Oriental Trading Company
- Type: Subsidiary
- Industry: Direct marketing
- Founded: 1932; 94 years ago
- Founder: Harry Watanabe
- Headquarters: Omaha, Nebraska, US
- Area served: Worldwide
- Key people: Steve Mendlik (CEO)
- Products: 40,000
- Owner: Berkshire Hathaway
- Number of employees: est. 2,000 as of 2016
- Subsidiaries: MindWare Holdings, Inc. SmileMakers OTC Direct Inc.
- Website: orientaltrading.com

= Oriental Trading Company =

American company

Oriental Trading Company is a direct merchant of value-priced party supplies, arts and crafts, toys, novelties, and school supplies. It was founded in 1932 as a wholesaling company. It is based in Omaha, Nebraska, and is owned by Berkshire Hathaway. Alternative known names for Oriental Trading Company include "Oriental Trading" & "OTC".

==History==
The company was founded as a gift shop in 1932 in Omaha, Nebraska, by Harry Watanabe. The company expanded to 17 shops in the Midwest. During World War II, with restrictions against imports from Japan, the company shrank back to its Omaha base. Watanabe then bought a ceramic shop which made Kewpie dolls and other ceramic items.

In 1954 the company resumed its imports from Japan and was a major carnival supplier and in 1956 it launched its first catalog.

In 1977 Watanabe's son Terrance Watanabe became president and its focus shifted from carnivals to supplying party goods for churches, schools, retailers, and individuals.

In 2000, Terrance sold his entire stake in the company to Los Angeles–based private equity firm Brentwood Associates, and resigned as CEO and President. He became a philanthropist, but subsequently lost most of his fortune gambling in Las Vegas.

In 2006, The Carlyle Group bought 68 percent interest in the company with Brentwood owning a reported 25 percent.

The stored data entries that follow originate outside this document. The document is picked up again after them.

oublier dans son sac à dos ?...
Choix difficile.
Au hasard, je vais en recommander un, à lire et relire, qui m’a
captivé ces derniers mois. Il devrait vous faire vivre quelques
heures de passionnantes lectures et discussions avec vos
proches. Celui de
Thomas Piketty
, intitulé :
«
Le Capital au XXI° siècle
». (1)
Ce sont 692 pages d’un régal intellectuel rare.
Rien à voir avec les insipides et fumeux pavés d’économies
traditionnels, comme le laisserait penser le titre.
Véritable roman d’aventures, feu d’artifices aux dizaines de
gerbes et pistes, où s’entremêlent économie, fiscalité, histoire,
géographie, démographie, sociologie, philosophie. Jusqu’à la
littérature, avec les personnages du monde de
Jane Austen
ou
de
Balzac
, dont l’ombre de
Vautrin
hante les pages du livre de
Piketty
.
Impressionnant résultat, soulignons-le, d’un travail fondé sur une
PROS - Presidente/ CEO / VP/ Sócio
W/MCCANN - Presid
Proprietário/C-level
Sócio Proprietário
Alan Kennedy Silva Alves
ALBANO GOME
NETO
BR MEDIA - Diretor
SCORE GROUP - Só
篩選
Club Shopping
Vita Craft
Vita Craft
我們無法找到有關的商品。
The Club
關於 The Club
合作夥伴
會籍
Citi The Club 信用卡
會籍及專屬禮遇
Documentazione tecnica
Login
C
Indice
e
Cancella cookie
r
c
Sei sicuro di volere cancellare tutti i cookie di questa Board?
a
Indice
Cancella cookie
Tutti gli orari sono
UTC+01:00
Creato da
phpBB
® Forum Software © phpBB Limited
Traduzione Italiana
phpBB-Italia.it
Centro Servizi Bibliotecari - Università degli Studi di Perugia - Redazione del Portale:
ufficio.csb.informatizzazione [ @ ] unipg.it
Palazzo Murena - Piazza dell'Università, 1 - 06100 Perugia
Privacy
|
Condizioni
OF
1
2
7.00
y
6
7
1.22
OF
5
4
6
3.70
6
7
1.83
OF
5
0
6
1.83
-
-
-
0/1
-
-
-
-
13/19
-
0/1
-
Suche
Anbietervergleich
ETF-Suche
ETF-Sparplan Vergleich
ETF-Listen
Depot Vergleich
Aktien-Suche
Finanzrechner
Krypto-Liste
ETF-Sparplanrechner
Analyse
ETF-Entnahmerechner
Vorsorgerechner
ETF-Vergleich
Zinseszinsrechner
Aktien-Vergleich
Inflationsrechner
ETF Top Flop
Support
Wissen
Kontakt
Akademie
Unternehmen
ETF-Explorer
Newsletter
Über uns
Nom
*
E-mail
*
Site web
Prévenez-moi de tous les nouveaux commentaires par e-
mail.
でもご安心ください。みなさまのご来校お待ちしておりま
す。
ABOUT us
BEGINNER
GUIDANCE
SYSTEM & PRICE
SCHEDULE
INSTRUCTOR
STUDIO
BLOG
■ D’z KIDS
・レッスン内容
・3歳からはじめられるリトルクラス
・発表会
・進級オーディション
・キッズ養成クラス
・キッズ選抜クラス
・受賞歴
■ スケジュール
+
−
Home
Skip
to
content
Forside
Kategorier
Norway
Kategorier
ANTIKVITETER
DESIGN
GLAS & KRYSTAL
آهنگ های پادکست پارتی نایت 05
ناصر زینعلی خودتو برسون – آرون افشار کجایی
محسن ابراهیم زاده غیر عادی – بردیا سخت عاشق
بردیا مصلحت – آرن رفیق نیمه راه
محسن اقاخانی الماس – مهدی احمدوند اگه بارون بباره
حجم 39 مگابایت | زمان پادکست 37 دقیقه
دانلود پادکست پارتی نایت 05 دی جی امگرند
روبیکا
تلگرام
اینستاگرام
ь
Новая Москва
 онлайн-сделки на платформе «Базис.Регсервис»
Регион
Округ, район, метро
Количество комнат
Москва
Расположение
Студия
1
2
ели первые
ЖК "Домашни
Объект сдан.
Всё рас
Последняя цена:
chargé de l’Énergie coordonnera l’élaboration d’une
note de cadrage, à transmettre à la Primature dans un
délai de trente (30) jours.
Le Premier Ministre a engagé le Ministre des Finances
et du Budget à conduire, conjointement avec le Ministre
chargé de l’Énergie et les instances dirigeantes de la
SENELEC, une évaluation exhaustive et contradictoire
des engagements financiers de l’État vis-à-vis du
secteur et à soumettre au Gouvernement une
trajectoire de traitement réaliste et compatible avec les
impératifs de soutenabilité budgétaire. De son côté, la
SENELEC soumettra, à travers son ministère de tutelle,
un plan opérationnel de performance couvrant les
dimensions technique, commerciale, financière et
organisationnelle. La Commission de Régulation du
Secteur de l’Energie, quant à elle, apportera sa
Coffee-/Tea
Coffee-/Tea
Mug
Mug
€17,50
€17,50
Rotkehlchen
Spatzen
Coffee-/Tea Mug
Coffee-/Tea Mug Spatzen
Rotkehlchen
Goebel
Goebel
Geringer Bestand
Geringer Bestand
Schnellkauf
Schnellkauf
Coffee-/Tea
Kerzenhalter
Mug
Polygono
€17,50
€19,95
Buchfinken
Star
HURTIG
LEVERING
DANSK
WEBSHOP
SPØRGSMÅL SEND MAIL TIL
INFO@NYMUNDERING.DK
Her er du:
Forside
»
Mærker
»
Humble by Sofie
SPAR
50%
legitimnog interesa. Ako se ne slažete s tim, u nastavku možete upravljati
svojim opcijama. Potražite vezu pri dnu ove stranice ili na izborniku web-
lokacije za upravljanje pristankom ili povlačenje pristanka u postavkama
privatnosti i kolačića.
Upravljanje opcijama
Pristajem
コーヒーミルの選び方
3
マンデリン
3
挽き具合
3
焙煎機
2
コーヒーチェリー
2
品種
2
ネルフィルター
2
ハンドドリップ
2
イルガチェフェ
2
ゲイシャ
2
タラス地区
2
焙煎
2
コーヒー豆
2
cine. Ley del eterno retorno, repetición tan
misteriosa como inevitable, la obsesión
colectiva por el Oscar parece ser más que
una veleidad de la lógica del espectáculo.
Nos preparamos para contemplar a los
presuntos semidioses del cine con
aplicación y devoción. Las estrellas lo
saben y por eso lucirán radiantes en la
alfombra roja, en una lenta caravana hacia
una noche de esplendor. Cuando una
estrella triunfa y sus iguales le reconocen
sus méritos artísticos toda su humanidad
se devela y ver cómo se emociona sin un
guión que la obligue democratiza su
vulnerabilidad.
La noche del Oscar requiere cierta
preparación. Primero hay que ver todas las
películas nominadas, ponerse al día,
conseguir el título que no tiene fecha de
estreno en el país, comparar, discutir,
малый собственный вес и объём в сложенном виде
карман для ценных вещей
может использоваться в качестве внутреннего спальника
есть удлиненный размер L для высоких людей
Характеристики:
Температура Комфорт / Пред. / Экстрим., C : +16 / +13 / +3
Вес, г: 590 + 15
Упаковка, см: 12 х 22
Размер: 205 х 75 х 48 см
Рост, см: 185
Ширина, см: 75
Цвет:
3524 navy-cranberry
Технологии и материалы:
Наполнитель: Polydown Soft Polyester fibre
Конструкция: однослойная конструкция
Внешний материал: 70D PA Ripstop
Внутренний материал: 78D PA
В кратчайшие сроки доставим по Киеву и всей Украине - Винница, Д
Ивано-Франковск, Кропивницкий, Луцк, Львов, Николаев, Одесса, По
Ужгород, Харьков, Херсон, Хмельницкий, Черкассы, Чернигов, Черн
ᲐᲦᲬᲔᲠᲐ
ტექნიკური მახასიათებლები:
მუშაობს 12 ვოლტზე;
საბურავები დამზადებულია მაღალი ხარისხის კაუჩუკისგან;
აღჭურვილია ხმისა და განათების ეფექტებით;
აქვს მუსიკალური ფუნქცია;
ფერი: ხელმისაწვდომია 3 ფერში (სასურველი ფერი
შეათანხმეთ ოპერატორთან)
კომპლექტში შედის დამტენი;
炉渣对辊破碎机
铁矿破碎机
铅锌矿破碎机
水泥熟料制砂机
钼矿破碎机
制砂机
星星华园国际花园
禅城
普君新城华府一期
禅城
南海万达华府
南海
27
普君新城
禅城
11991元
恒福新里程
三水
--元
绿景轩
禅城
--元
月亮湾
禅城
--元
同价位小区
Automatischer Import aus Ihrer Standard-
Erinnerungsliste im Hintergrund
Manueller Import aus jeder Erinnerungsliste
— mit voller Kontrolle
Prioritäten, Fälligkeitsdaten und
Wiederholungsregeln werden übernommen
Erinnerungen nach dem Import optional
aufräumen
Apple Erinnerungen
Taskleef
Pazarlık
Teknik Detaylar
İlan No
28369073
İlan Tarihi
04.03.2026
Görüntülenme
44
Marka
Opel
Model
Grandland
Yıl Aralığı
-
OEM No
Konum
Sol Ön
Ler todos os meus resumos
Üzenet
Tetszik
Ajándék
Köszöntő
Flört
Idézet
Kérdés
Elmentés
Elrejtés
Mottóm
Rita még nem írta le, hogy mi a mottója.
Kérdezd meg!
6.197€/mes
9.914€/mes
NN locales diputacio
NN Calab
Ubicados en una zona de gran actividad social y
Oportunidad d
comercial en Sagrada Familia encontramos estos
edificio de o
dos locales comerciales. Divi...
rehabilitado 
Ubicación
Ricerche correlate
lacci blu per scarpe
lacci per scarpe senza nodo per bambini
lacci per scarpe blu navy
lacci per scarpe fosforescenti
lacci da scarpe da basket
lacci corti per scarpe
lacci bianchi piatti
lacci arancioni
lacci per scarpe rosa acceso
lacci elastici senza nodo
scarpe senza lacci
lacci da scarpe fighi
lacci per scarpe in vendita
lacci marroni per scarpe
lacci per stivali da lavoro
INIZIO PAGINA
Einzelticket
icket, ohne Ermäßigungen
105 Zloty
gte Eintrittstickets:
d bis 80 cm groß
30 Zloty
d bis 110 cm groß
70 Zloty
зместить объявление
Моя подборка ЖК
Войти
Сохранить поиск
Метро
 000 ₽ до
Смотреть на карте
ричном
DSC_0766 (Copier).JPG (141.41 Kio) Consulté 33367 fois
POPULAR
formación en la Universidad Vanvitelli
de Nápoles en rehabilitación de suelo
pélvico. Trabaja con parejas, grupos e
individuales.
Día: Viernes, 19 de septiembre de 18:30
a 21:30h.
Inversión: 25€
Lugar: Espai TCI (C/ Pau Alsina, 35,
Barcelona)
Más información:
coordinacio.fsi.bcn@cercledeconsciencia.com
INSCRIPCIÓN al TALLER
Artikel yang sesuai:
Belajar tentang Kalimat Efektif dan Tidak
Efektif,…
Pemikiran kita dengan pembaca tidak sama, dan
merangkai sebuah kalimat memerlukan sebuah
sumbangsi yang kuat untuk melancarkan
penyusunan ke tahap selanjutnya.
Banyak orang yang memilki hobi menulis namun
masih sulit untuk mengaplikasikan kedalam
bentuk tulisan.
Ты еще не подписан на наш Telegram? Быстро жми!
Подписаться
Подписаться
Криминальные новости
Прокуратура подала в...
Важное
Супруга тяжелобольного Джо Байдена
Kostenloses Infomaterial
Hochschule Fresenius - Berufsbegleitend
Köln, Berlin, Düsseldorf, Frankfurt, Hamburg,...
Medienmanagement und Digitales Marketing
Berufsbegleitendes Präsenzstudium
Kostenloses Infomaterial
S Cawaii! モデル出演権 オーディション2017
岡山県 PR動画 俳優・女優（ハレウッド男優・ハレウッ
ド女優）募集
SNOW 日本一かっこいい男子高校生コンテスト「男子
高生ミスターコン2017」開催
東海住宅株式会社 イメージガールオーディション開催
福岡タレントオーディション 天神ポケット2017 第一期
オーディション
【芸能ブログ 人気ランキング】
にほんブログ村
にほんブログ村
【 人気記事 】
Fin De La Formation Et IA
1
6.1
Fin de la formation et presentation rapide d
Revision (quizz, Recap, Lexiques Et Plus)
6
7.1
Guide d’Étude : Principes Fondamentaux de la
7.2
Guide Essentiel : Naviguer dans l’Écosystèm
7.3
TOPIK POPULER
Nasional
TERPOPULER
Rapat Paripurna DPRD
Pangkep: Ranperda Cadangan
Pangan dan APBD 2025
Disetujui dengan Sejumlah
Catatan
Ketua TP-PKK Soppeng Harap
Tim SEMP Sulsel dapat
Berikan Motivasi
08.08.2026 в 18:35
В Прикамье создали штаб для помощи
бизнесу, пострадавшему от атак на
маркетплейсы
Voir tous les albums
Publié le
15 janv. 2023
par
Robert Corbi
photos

On August 24, 2010, Oriental Trading Company via OTC Holdings Corp. filed for Chapter 11 bankruptcy protection. During the bankruptcy procedure, the company had plans to cut half of its $1 billion of debt. The company continued to operate normally during the process.

On November 2, 2012, Berkshire Hathaway announced they would acquire the company.

Oriental Trading acquired MindWare Holdings, Inc. in 2013 and SmileMakers in 2014. MindWare manufacturers and sells toys. SmileMakers sells to the dental and healthcare markets.

The company's CEO Sam Taylor appeared on the March 10, 2012, episode of the TV show Undercover Boss. Taylor, who had been CEO since 2008, died after a year long illness in December 2017, and COO/CFO Steve Mendlik was named acting CEO in January 2018.